Lara never let her condition slow down her work at The Playhouse, often stage managing four or five shows a season. She quickly developed a reputation as one of the hardest working and most enjoyable personalities in the organization.

In the early years, the details of her CF weren’t widely known, though she never hid her condition from anyone. Time past until the devastating moment came when Lara, the picture of reliability at The Playhouse, had to drop out of stage managing A Streetcar Named Desire because of her illness.

It was time to make the big push towards a transplant.

While staying in as good of health as possible, Marsh’s name was placed on the transplant list. A charity fund was set up called the “Places Please Effort to Support Lara Marsh” to help offset the eventual costs of surgery and recovery.

After a false alarm in August, the call came in November that a healthy pair of lungs were ready for Lara in Denver. One quick flight and more than 10 hours of surgery later, Lara’s procedure was a success.

Now, Lara’s next step is recovery. With her husband Craig by her side, the next few months are crucial in making sure everything heals according to plan. The two of them said the outpouring of support from friends, family, and even strangers in the Omaha community has been overwhelming.

“Just knowing that we’re not going through this alone. A card or email or text message means the world.” Craig said.

The best part about this whole process, they said, is the awareness being raised about Cystic Fibrosis and the life-saving capabilities of organ donation.

“I’m wondering at what point people are going to get tired of seeing my face!” Lara said, laughing. “I’ve had people reach out to me, people I don’t even know tell me their stories. Parents who have just learned that their child has CF and want to know what the next step is. People tell me that they have become organ donors now.”

Craig agreed that this experience gives optimism that more people will consider becoming organ donors. “There are more recipients waiting out there than there are donors.” Craig said. “100-200 people can benefit from just one donor. That’s a lot of lives changed and a lot of lives saved.”

Above all, the surgery has given the Marshes something that was always uncertain. Time and Hope. 

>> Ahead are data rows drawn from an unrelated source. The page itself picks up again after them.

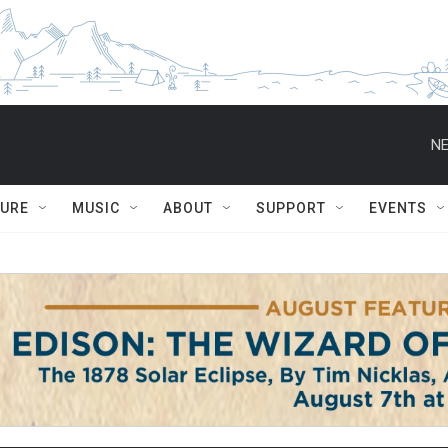
NE
TURE
MUSIC
ABOUT
SUPPORT
EVENTS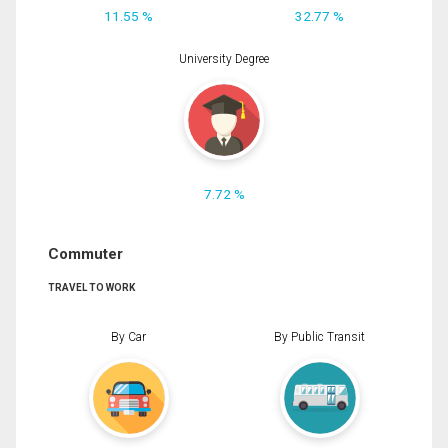
11.55 %
32.77 %
University Degree
7.72 %
Commuter
TRAVEL TO WORK
By Car
By Public Transit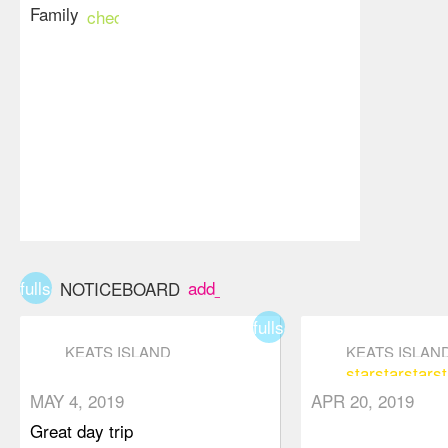
Family
check_circle
fullscreen
add_box
NOTICEBOARD
fullscreen
KEATS ISLAND
KEATS ISLAN
star
star
star
st
star
star
star
star_border
star_border
MAY 4, 2019
APR 20, 2019
Great day trip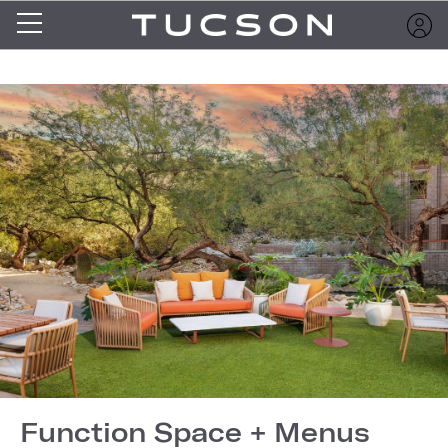
Function Space + Menus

“I guess that’s part of my future too,” said Lara, “to keep that hope for people active.”

We wrap up the interview and I finish up the rest of my work before going down to The Bluebarn Theatre for a show. My own, less serious illness seems to have subsided and my coughing and body aches are no more. As I walk out of the building and get into my car, Lara’s words remain in my head.

I go to the bank to make a deposit and the teller asks for some identification. Reaching into my pocket, I pull out my wallet and hand the teller my ID. When she returns it, I don’t put it back right away. I hold it in my hands a moment and look at the bottom right hand corner. A small red heart with the letter ‘Y’ in the middle of it. Above it reads the word ‘Donor’.

“Everything alright, sir?” The teller asks me.

“Great,” I said smiling back. “Enjoy the rest of your day.”

As I make my way toward the door, I realize that my cold is finally gone. I walk outside, and take my first real breath of the day.